CGT pide seis años de cárcel para la jefa de los funcionarios valencianos con el PP por pasar las respuestas de una oposición a una amiga

Ana Brugger, en un acto cuando era directora General de Función Pública.

El sindicato CGT solicita seis años de cárcel para Ana Brugger, exdirectora general de Función Pública con el PP de Alberto Fabra, por falsedad documental con la agravante de abuso de confianza por haber revelado las respuestas de una oposición a una amiga. Para la beneficiada, María Gonzálvez Bernad, en la actualidad asesora de Vox en las Corts, pide tres años de prisión también por presuntamente haber falsificado documento público. Para la primera reclama también seis años de inhabilitación especial.

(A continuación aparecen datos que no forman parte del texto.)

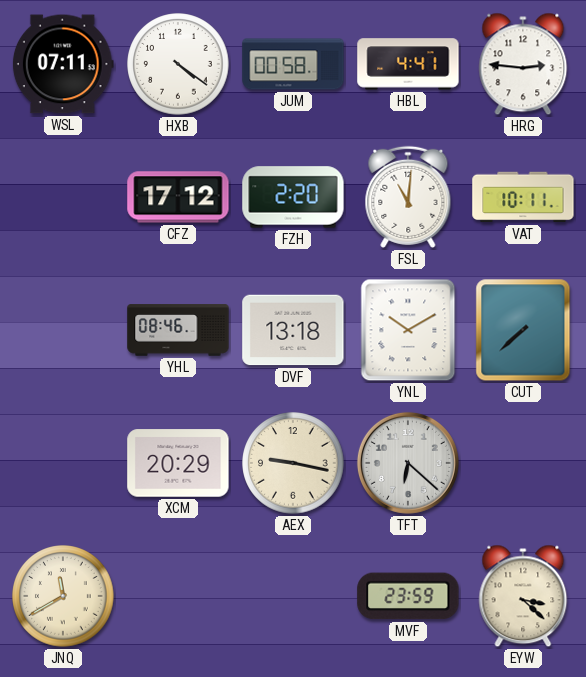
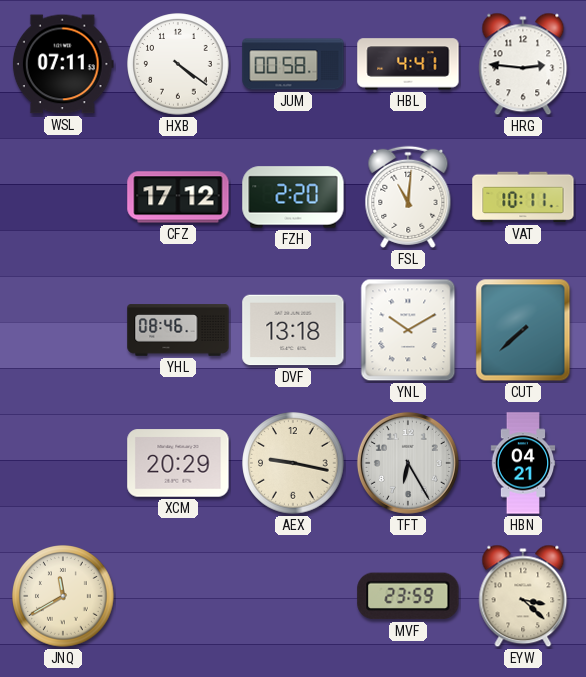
TFT: 6:22 -> 6:25
HBN: none -> 04:21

La solicitud de penas de CGT, sindicato que inició la denuncia inicial después de que varios cuidadores de la oposición "cazaran" a las dos acusadas, es mayor que la que plantea la Fiscalía, que solicita tres años de inhabilitación. El sindicato también pide que paguen una multa de 22.000 euros por el presunto delito.

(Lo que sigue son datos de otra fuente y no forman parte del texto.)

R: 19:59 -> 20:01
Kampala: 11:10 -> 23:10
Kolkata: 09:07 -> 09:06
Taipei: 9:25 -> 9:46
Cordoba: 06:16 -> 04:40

Los hechos tuvieron lugar el 10 de marzo de 2018 cuando Brugger, que formaba parte del grupo de funcionarios designados para vigilar el correcto funcionamiento de la prueba que se hacía en la Universitat de València, fue sorprendida cometiendo la irregularidad.

Según las fuentes judiciales el escrito de Fiscalía señala que "tras ser anunciados los temas a contestar, la acusada (Brugger) ocupó una silla al final del aula, donde comenzó a consultar su teléfono móvil y a escribir las respuestas a uno de dichos temas en varios folios de los repartidos a los opositores, en lugar de ejercer la labor de vigilancia encomendada".

Sigue el mismo escrito señalando que "seguidamente la acusada Ana María Brugger se aproximó a la opositora y también acusada María Gonzálbez (...), quien mantenía con aquella una relación de amistad, actuando ambas con el común acuerdo de procurar que eta última aprobara el examen de forma irregular (...), depositando Ana María en su mesa los indicados folios con las respuestas escritas de su puño y letra, valiéndose de información que obtuvo por razón de su cargo de funcionaria en el el ejercicio concreto de vigilancia en tales pruebas".

Concluye finalmente el documento que "la actuación descrita fue advertida por otras dos funcionarias que vigilaban igualmente el examen, dirigiéndose estas acto seguido a la mesa ocupada por María Gonzálbez Bernad e interviniendo en su poder las hojas escritas por la funcionaria Ana María Brugger que la referida opositora ocultaba debajo de otro bloque de hojas en blanco, y de las que finalmente no llegó a hacer el uso proyectado".